## What you have to do:
Set down exactly the lines running from the line with "by date (293, 158)" to the end of the listing below, both ends included.

## Data to examine:
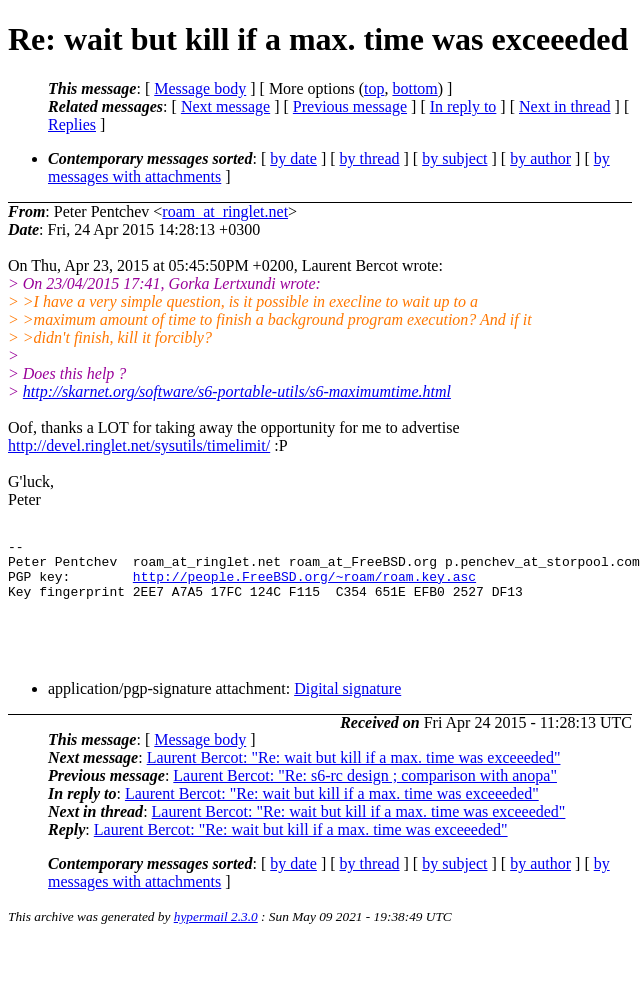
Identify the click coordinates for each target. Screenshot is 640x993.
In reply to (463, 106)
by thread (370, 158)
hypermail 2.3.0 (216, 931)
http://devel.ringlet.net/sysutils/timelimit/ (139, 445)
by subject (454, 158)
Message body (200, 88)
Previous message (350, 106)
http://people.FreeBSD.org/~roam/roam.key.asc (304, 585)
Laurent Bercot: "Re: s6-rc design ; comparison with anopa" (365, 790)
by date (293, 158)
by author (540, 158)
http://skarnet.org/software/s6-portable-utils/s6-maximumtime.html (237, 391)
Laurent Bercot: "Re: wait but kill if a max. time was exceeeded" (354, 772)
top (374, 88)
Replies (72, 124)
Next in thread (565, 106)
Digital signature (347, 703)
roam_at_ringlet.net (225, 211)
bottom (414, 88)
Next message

## Output for this task:
by date (293, 158)
by author (540, 158)
http://skarnet.org/software/s6-portable-utils/s6-maximumtime.html (237, 391)
Laurent Bercot: "Re: wait but kill if a max. time was exceeeded" (354, 772)
top (374, 88)
Replies (72, 124)
Next in thread (565, 106)
Digital signature (347, 703)
roam_at_ringlet.net (225, 211)
bottom (414, 88)
Next message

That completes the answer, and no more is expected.